On Sep 13, 2006, at 02:26:23, David Wagner wrote:
> Kyle Moffett  wrote:
>> On Sep 13, 2006, at 01:34:01, David Wagner wrote:
>>> So it sounds like git-tar-tree has a bug; its default isn't setting
>>> meaningful permissions on the files that it puts into the tar  
>>> archive.
>>> I hope the maintainers of git-tar-tree will consider fixing this  
>>> bug.
>>
>> Let me reiterate:  This is not a bug!
>
> I think it is a bug.  It sounds like git-tar-tree is storing the  
> wrong set of permissions in the tar archive.

No, git-tar-tree is storing the desired permissions (0666 and 0777)  
in the tar archive.  This is not a bug, those are actually the  
permissions we want in the tar archive.

> When I run "tar cf foo.tar bar", and bar has permissions 0644, then  
> tar inserts an entry into the archive for "bar" with its  
> permissions listed as 0644 (*not* 0666).
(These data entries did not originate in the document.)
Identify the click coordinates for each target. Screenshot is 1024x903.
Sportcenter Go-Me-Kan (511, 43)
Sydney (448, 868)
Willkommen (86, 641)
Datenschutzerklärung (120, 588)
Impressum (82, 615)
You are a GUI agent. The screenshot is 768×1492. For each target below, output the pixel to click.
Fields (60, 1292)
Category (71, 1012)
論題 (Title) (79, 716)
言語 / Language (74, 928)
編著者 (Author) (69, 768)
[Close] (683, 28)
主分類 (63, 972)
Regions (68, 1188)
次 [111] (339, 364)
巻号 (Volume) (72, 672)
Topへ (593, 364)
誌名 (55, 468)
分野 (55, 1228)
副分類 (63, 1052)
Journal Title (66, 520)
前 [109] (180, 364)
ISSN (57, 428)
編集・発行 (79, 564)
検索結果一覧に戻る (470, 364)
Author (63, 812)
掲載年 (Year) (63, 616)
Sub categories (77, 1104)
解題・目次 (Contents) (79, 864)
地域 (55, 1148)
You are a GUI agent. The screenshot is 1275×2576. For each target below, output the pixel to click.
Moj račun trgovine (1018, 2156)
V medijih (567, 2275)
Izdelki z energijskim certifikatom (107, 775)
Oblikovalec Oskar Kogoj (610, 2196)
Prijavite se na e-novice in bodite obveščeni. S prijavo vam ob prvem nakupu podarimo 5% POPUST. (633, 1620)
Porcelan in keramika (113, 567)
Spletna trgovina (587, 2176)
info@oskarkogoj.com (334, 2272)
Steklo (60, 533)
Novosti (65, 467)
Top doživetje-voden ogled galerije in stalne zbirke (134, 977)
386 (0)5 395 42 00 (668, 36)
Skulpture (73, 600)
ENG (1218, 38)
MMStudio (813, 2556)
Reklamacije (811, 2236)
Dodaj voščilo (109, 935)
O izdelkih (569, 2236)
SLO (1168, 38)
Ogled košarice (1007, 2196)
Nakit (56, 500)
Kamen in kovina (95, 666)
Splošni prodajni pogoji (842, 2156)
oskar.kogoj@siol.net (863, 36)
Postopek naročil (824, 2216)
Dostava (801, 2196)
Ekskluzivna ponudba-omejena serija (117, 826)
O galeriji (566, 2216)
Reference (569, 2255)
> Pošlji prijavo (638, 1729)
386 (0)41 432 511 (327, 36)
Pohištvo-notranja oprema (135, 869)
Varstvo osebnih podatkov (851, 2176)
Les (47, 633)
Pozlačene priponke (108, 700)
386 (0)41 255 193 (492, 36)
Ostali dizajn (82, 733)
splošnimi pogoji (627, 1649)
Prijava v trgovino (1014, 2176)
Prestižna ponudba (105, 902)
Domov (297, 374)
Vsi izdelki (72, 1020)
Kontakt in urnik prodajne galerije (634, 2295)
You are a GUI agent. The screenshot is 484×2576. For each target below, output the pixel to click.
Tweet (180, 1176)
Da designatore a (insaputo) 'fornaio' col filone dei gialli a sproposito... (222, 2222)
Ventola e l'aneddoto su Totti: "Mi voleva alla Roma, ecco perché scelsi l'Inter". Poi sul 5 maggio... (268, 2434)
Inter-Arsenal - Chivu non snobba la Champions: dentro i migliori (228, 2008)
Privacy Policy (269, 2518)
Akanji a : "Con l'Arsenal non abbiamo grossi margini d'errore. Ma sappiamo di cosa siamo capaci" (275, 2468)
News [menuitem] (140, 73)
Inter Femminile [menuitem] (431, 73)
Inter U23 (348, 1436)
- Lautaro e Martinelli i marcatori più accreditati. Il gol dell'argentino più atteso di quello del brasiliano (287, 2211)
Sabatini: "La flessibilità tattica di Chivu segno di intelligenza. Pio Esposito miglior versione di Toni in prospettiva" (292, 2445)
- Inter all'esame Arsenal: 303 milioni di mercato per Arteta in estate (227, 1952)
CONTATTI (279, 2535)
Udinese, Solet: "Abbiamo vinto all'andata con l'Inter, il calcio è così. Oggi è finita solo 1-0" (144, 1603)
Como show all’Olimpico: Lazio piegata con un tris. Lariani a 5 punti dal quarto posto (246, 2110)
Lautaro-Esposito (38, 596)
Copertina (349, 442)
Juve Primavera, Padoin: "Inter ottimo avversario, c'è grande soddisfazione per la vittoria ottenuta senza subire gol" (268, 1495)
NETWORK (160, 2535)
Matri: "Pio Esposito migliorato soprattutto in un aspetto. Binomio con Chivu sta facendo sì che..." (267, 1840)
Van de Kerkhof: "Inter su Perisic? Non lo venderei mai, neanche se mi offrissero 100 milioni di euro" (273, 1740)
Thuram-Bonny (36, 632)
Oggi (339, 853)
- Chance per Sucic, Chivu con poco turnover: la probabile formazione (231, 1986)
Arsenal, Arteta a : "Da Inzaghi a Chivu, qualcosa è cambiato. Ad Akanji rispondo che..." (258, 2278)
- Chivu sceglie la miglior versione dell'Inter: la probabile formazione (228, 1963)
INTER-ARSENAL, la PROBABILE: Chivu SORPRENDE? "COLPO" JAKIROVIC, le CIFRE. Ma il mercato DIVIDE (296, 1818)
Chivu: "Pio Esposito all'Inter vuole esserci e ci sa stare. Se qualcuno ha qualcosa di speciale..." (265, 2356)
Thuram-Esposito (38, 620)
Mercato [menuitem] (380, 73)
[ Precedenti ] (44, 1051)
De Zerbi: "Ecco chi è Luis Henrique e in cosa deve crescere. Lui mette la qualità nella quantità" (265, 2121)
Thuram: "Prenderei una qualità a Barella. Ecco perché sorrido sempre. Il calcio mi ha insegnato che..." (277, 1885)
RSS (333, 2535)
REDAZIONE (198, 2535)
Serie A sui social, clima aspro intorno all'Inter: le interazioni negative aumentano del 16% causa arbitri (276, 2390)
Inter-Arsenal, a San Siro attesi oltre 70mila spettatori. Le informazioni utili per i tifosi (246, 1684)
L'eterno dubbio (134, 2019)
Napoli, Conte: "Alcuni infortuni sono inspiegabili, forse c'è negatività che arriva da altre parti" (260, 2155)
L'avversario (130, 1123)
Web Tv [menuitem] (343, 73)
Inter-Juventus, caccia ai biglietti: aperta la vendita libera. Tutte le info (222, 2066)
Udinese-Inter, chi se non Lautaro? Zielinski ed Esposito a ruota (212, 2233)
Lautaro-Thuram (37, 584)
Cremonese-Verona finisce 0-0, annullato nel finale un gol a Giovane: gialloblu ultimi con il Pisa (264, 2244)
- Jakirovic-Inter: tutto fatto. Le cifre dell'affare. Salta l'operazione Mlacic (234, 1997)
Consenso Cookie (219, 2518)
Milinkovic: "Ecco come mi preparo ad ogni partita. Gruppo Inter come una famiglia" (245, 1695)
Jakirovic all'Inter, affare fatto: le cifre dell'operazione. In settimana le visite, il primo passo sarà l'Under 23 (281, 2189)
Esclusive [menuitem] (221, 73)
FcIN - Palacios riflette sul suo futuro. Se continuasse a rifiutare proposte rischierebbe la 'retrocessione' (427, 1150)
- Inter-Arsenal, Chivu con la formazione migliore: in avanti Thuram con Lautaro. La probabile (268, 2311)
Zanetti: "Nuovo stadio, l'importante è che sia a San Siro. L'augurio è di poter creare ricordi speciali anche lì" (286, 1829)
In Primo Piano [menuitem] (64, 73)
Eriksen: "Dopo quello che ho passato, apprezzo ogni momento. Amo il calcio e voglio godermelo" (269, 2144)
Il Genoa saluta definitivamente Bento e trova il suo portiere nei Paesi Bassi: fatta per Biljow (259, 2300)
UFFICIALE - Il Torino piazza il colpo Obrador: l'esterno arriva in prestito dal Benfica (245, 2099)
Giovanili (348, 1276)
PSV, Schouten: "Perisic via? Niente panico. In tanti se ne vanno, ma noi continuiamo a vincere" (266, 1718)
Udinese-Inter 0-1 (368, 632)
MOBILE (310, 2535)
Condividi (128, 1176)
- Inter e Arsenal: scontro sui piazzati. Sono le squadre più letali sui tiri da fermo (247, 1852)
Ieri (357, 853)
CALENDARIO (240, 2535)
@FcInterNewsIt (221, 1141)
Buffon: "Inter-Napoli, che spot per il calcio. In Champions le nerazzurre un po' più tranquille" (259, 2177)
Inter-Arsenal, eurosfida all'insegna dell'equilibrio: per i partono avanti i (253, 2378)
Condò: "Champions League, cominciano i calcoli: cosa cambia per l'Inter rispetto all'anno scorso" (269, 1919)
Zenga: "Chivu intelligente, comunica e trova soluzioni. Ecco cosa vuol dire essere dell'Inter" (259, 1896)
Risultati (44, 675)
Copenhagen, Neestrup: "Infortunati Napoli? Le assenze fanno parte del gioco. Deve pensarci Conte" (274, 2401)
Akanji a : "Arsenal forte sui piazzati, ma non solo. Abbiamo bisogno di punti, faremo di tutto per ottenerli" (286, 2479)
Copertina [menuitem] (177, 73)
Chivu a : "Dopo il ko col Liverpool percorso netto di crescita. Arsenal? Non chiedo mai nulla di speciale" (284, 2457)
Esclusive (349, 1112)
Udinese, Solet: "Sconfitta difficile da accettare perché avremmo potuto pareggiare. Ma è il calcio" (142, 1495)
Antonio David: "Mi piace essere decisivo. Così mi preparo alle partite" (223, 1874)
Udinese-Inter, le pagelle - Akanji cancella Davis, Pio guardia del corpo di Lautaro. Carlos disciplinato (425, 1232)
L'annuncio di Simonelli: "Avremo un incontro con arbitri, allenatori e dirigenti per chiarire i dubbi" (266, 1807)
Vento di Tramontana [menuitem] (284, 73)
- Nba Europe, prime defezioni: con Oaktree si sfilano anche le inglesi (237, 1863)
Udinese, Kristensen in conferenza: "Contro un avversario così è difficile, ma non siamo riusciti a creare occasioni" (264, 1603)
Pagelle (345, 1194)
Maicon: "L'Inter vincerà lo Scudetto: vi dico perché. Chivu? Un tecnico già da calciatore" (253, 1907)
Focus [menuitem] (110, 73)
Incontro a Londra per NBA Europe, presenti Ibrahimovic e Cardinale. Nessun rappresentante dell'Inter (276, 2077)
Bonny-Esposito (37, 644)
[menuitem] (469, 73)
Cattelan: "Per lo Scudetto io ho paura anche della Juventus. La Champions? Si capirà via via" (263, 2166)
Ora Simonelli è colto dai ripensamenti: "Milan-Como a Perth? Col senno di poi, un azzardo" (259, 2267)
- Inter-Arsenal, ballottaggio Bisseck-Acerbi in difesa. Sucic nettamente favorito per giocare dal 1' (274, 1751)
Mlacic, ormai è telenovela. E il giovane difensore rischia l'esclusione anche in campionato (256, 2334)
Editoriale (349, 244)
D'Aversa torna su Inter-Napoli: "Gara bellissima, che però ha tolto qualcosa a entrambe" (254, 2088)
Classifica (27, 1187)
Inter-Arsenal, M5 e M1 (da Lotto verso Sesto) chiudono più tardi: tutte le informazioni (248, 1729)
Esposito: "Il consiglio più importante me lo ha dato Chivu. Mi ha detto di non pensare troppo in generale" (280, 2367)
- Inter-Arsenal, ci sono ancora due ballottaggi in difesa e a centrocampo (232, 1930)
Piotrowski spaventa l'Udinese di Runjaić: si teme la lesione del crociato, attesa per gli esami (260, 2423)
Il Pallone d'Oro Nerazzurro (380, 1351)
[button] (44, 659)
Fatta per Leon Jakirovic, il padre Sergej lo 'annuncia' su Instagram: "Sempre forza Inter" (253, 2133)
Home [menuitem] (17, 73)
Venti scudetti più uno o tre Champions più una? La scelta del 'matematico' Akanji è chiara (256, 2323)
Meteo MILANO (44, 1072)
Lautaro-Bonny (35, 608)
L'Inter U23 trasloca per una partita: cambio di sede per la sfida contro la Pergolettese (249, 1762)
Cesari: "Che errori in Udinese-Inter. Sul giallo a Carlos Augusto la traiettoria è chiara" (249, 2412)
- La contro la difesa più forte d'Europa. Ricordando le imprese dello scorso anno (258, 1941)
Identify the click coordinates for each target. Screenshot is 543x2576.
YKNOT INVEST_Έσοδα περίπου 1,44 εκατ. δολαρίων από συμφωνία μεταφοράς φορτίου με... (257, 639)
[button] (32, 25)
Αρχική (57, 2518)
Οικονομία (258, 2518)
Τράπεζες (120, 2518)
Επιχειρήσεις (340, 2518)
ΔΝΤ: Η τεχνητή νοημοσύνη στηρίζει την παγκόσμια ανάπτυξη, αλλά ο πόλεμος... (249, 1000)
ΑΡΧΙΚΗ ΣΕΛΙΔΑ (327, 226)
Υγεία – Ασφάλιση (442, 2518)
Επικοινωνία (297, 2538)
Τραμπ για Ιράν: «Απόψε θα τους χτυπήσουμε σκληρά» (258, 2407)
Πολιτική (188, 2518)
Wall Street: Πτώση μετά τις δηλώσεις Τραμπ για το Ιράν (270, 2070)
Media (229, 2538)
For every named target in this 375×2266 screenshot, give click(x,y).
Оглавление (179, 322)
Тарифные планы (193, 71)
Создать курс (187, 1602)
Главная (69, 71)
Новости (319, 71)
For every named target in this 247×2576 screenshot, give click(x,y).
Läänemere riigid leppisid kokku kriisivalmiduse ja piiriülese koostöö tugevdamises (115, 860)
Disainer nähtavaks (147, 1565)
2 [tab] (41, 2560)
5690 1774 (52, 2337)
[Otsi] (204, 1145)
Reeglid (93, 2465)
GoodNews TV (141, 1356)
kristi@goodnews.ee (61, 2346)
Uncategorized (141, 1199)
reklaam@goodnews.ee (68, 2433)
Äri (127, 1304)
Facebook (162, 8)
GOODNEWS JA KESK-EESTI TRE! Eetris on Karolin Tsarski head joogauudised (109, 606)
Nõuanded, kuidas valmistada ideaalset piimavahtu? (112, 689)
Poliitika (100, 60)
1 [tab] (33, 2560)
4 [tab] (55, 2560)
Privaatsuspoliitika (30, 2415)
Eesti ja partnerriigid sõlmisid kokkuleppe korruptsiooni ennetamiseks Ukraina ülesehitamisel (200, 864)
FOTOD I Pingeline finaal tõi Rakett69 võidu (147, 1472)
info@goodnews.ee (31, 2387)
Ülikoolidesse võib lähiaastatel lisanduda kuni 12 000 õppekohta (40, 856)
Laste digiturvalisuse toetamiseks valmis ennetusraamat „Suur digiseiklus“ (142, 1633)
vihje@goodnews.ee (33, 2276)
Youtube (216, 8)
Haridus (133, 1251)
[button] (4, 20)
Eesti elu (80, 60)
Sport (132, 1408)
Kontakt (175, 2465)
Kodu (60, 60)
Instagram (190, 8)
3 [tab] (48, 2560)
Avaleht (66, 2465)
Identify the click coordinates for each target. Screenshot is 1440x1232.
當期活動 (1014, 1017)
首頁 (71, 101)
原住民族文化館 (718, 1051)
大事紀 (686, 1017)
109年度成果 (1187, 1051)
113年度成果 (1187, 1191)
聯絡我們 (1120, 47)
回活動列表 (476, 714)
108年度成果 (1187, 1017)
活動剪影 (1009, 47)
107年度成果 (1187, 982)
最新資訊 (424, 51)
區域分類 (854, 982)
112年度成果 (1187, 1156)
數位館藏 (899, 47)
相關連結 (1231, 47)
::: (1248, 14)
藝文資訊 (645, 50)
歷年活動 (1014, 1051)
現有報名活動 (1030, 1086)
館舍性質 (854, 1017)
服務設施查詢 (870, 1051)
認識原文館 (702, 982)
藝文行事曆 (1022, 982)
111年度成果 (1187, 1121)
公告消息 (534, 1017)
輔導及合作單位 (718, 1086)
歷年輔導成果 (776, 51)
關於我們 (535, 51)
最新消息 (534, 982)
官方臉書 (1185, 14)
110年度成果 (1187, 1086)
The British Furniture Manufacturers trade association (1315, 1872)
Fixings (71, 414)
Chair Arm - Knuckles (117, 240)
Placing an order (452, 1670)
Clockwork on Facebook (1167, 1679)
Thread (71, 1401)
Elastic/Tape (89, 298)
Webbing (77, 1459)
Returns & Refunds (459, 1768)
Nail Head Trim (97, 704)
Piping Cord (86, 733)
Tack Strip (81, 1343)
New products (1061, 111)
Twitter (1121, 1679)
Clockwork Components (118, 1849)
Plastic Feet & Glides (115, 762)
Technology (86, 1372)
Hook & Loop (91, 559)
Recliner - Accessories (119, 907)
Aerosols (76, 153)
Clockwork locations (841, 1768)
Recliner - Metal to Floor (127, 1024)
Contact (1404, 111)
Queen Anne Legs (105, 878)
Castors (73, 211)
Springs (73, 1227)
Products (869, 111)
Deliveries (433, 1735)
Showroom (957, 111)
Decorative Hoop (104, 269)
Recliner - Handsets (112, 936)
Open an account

This is irrelevant because the actual permissions copied from GIT to  
the tar archive are 0666 (as desired).

> If "tar cf foo.tar bar" just ignored the permissions on bar and  
> always used a default of 0666 out of laziness, that would be a bug  
> in "tar cf". The same goes for git-tar-tree.  It seems to me that  
> git-tar-tree ought to behave the same as "tar cf".

It does; except the permissions in git are 0666 for files and 0777  
for directories so that your umask takes effect when you check out  
from GIT or extract a tar archive exported from GIT.

> In any case, regardless of whether this is by design or not, it is  
> not courteous to your users to distribute tar files where all the  
> files have permissions 0666.  That's not a user-friendly to do.

No, it is user-friendly.  This is like distributing programs who use  
open(..., 0666) when opening globally-readable files.  Programs that  
use open(..., 0644) are considered uncourteous because they  
intentionally ignore your umask.  The only cases where that is  
acceptable is user SSH private key files.  Likewise we store files  
with permissions 0666 in the tar archive so that the user's umask is  
applied to them properly.

o   Do *not* extract kernel trees as root
o   Do *not* build kernel trees as root
o   Do *not* package kernel trees as root
o   Do install kernel packages as root

It's that simple.  Please drop this discussion as it was brought up  
repeatedly on this list and the fairly general consensus is that this  
is not a bug in either the kernel source trees or GIT.